▶ RECORDS PROVIDED
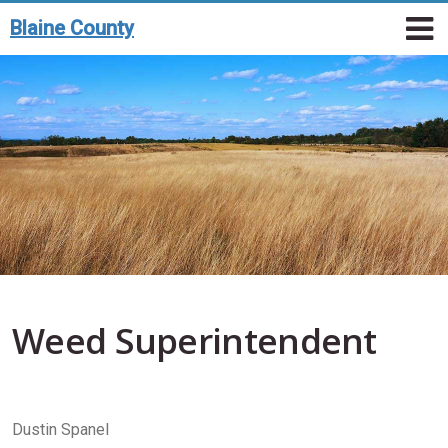
Toggle n
Skip to main content
T
Blaine County
Weed Superintendent
Dustin Spanel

▶ PROMPT
Copy all of the data word for word, and keep the pictures out of it.

▶ TASK ANSWER
Toggle n
Skip to main content
T
Blaine County
Weed Superintendent
Dustin Spanel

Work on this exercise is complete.